> [Prompt]
Below are several entries. Transcribe exactly those lines that fall from the one with "Важным преимуществом данной" through the one with "эпитафия, факсимиле или", end lines included.

*** Opening Data listing ***

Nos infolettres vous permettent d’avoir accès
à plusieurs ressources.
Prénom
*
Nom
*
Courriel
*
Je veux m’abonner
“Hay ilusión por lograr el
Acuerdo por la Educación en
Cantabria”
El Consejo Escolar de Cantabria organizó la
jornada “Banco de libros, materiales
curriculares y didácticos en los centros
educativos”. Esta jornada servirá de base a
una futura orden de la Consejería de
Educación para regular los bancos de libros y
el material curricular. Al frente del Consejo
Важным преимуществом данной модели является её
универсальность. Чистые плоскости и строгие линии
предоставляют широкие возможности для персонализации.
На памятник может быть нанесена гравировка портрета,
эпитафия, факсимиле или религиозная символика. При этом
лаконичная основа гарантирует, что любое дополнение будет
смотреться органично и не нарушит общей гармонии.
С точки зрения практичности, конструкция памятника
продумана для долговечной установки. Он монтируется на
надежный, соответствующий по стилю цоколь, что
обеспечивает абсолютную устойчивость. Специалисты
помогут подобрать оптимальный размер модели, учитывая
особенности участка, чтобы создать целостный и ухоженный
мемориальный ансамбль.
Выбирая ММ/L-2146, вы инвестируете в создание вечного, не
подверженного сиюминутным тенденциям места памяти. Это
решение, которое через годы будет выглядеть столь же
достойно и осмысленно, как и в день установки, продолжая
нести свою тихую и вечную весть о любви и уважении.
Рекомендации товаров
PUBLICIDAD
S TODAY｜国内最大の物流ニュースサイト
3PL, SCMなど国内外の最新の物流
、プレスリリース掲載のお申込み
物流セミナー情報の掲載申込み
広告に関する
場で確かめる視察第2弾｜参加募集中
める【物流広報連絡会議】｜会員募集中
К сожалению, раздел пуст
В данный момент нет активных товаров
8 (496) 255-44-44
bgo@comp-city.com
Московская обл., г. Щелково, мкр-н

*** Closing Data listing ***

> [Answer to this task]
Важным преимуществом данной модели является её
универсальность. Чистые плоскости и строгие линии
предоставляют широкие возможности для персонализации.
На памятник может быть нанесена гравировка портрета,
эпитафия, факсимиле или религиозная символика. При этом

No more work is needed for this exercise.